**Source information:**
::::::::
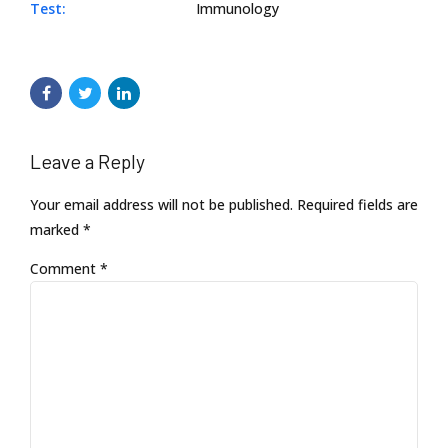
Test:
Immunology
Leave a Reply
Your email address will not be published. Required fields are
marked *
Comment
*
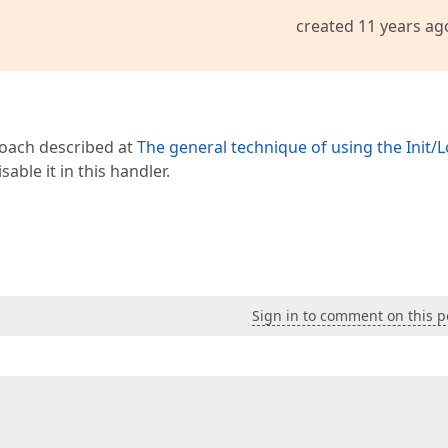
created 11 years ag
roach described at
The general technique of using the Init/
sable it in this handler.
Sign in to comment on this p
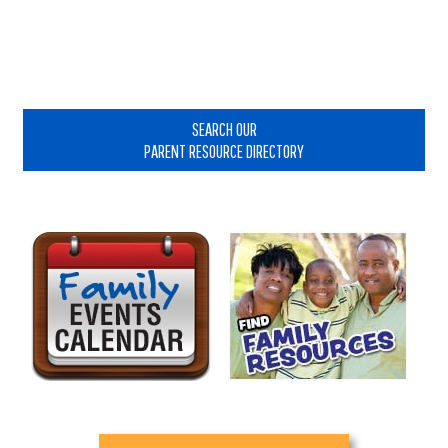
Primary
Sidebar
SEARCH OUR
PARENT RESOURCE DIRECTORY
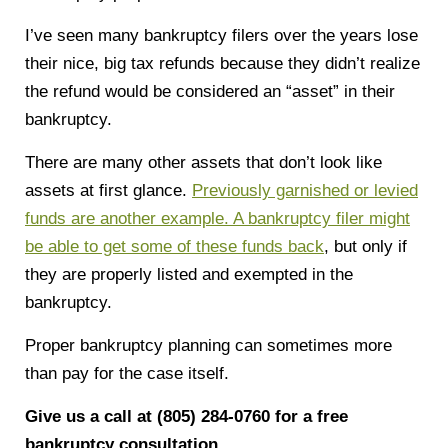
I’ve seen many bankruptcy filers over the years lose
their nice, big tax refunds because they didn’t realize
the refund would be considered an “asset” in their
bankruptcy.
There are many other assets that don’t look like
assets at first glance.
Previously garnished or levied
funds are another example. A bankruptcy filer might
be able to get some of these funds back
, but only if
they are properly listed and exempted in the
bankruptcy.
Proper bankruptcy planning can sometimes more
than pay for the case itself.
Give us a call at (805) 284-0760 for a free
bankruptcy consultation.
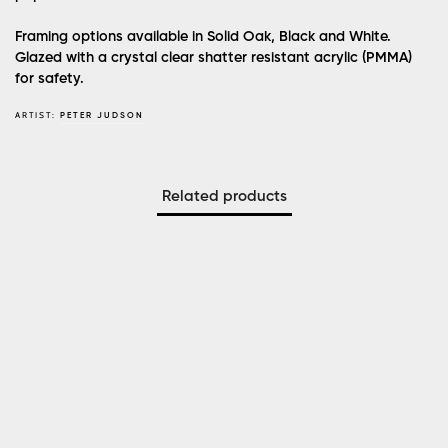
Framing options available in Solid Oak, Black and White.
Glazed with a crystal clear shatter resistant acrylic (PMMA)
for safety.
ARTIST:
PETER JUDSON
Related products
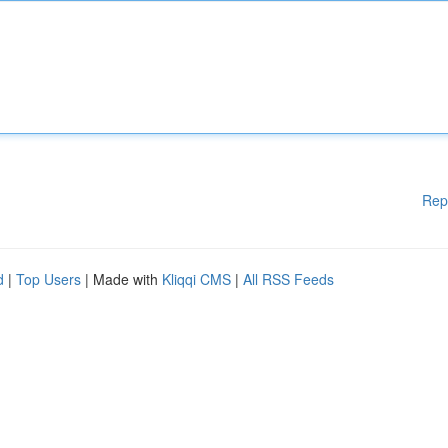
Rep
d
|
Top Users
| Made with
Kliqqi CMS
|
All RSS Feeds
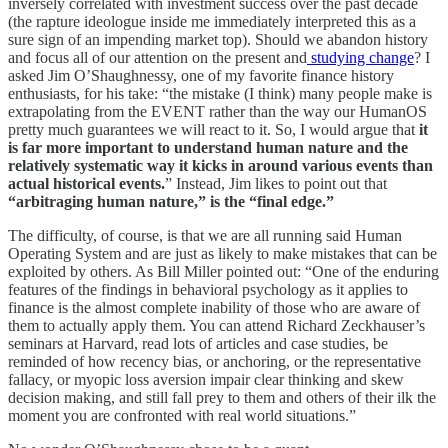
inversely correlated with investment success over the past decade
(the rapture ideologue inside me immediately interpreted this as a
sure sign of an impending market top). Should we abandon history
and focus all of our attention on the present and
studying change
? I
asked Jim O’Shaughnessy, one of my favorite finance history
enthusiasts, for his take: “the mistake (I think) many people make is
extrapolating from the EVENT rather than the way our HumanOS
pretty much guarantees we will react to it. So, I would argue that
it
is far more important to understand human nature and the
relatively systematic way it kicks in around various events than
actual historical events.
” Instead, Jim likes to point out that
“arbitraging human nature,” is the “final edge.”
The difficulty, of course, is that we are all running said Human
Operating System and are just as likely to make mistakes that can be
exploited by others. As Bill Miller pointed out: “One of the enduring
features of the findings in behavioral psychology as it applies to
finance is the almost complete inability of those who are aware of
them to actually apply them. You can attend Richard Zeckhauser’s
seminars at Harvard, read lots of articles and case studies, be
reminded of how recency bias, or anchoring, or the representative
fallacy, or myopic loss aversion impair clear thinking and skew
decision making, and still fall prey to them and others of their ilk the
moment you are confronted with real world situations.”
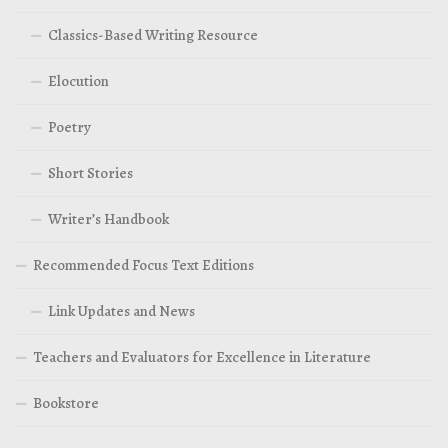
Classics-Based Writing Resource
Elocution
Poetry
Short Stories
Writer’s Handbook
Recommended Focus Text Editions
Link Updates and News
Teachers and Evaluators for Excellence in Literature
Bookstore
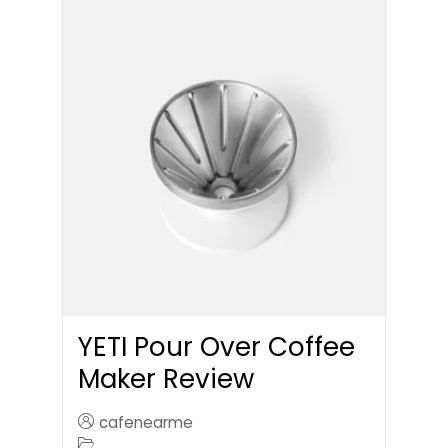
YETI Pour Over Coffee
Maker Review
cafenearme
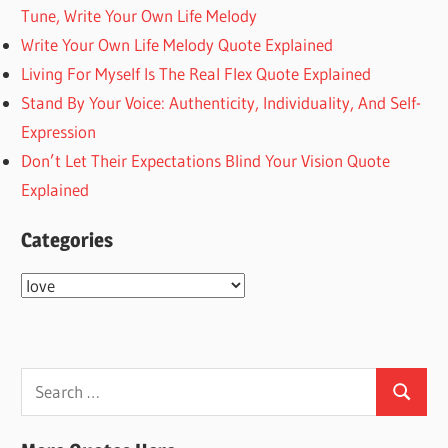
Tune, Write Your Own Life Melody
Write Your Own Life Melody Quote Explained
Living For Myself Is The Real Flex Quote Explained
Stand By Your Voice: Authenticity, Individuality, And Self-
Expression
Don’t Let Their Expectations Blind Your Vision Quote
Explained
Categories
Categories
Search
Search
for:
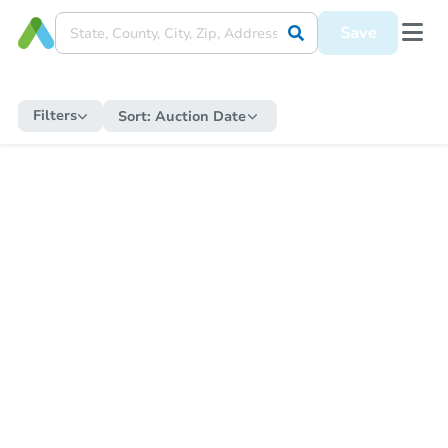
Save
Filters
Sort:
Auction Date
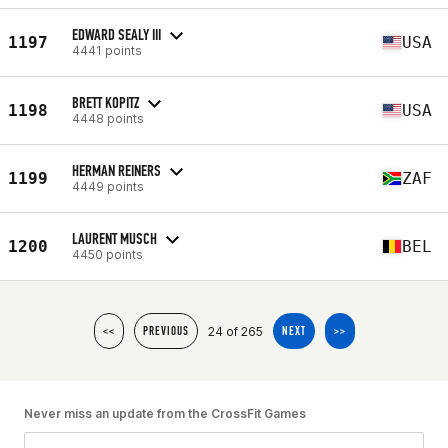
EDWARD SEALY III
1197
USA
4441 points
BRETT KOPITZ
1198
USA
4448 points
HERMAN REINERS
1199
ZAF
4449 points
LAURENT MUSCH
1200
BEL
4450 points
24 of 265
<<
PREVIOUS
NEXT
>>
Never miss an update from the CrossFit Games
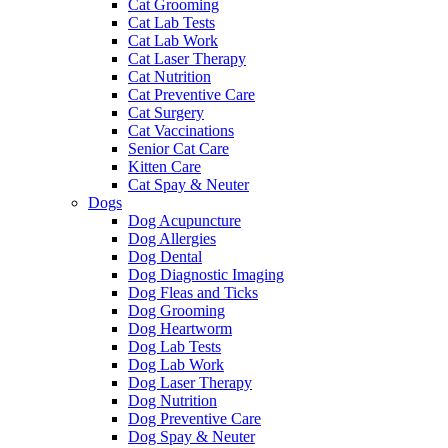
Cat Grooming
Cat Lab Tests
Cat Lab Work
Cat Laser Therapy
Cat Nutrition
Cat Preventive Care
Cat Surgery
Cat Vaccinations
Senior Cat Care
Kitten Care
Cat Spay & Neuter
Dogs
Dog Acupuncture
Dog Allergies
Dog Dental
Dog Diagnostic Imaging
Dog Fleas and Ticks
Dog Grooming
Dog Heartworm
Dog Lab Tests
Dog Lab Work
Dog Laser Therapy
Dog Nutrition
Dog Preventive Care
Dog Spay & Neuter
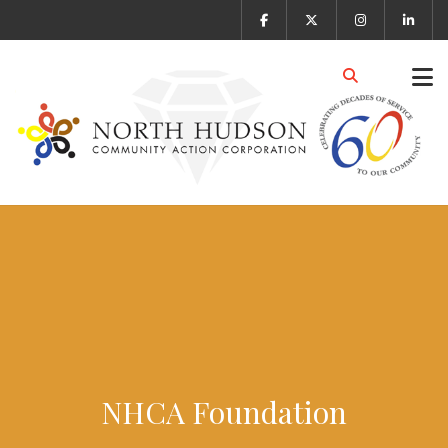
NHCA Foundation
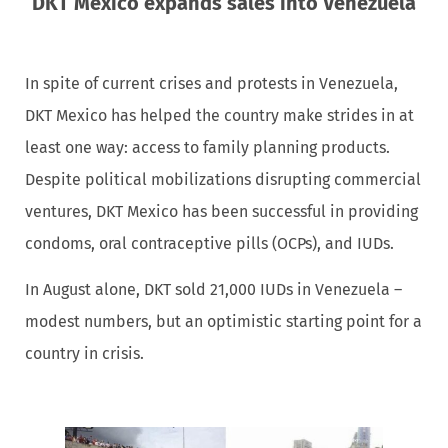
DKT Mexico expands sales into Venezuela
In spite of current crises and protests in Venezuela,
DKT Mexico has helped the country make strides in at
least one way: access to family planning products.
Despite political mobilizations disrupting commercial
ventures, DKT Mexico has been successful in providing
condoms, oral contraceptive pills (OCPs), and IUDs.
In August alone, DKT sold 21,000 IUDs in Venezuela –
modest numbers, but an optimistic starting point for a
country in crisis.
::::::::
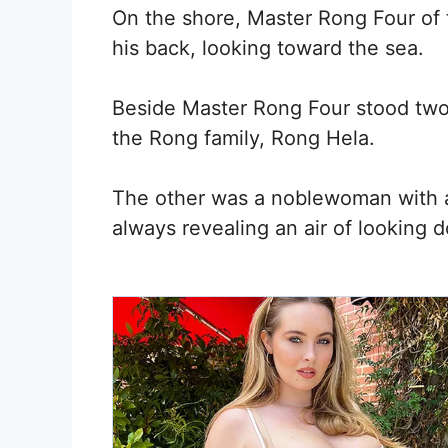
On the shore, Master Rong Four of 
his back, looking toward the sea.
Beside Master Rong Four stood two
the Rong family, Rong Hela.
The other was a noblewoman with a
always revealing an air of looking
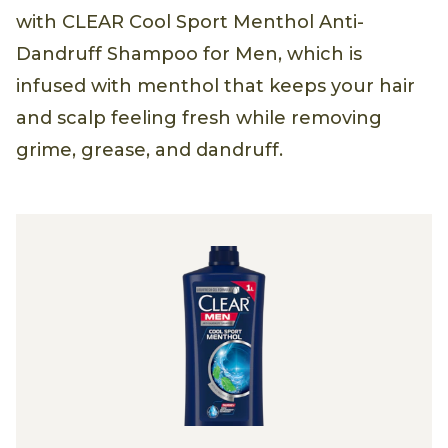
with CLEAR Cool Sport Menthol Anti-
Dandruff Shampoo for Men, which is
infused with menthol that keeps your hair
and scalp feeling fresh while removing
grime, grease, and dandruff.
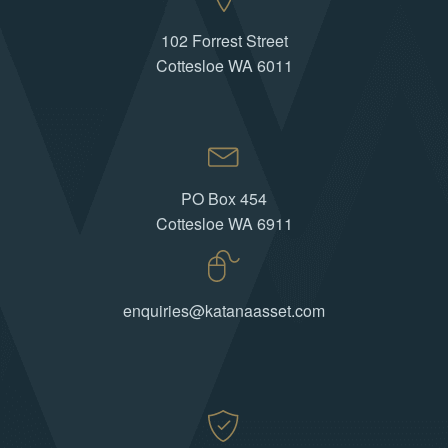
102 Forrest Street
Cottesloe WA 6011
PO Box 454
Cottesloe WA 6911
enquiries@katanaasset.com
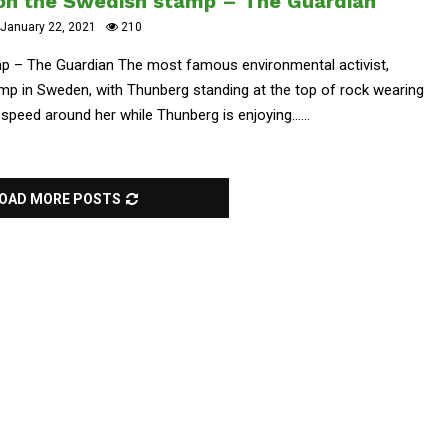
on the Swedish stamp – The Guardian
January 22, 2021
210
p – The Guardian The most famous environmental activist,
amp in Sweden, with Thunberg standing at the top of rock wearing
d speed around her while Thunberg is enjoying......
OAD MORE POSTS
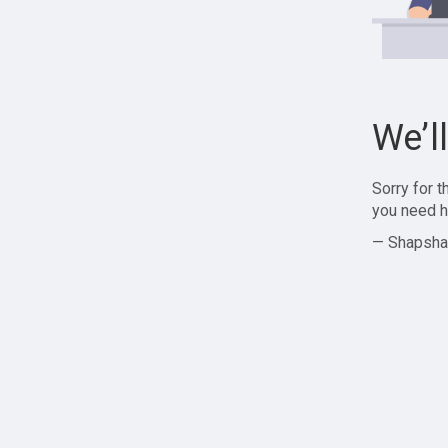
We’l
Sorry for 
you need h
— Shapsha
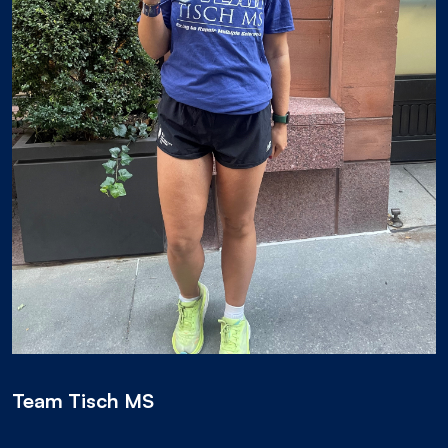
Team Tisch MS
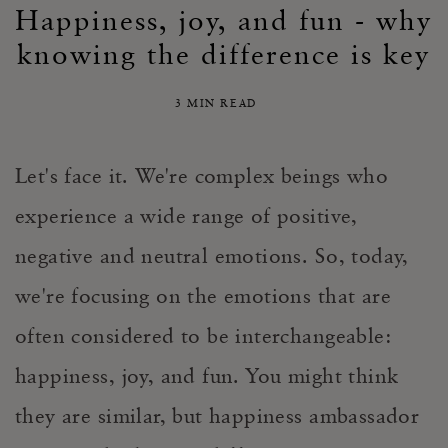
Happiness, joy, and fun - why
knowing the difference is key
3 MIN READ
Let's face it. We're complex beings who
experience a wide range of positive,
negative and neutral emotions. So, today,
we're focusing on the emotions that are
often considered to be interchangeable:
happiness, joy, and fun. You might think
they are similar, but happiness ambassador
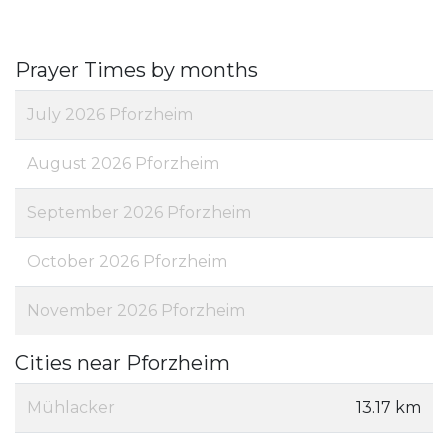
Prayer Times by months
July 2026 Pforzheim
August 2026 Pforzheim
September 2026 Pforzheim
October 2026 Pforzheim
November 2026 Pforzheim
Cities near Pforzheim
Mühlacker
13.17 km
::::::::
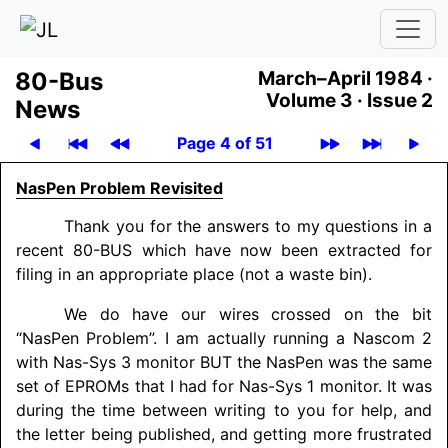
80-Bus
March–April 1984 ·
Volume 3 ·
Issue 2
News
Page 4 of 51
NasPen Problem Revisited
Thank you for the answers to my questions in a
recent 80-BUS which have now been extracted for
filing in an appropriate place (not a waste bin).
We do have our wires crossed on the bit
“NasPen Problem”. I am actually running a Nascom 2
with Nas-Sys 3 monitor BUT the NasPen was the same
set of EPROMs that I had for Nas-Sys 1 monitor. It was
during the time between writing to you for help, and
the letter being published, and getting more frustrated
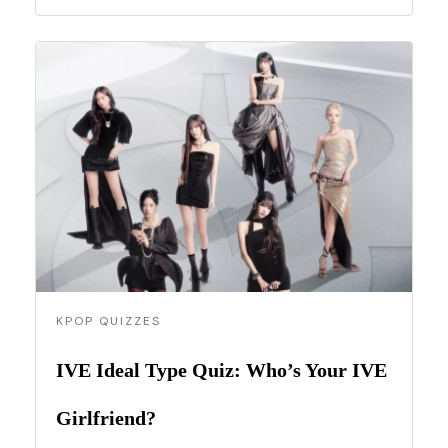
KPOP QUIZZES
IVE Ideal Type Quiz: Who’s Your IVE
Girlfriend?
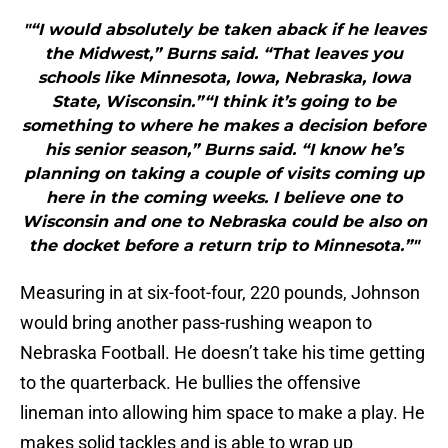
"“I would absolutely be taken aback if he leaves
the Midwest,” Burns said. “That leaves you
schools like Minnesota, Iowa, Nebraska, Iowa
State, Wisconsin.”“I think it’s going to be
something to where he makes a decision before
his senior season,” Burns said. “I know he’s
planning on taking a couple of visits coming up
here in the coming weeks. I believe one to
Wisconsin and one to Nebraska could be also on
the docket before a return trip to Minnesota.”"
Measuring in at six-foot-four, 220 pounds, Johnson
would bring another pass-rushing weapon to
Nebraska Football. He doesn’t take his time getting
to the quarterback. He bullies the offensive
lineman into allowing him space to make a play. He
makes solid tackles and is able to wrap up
::::::::
**Task directions:** Please return the material above only from the line that holds "Dandruff Shampoo for Men, which is" through the line that holds "September 2026 Pforzheim", exactly as it stands, ends included and pictures omitted.

**Exercise solution:**
Dandruff Shampoo for Men, which is
infused with menthol that keeps your hair
and scalp feeling fresh while removing
grime, grease, and dandruff.
102 Forrest Street
Cottesloe WA 6011
PO Box 454
Cottesloe WA 6911
enquiries@katanaasset.com
on the Swedish stamp – The Guardian
January 22, 2021
210
p – The Guardian The most famous environmental activist,
amp in Sweden, with Thunberg standing at the top of rock wearing
d speed around her while Thunberg is enjoying......
OAD MORE POSTS
We’l
Sorry for 
you need h
— Shapsha
Team Tisch MS
Happiness, joy, and fun - why
knowing the difference is key
3 MIN READ
Let's face it. We're complex beings who
experience a wide range of positive,
negative and neutral emotions. So, today,
we're focusing on the emotions that are
often considered to be interchangeable:
happiness, joy, and fun. You might think
they are similar, but happiness ambassador
Prayer Times by months
July 2026 Pforzheim
August 2026 Pforzheim
September 2026 Pforzheim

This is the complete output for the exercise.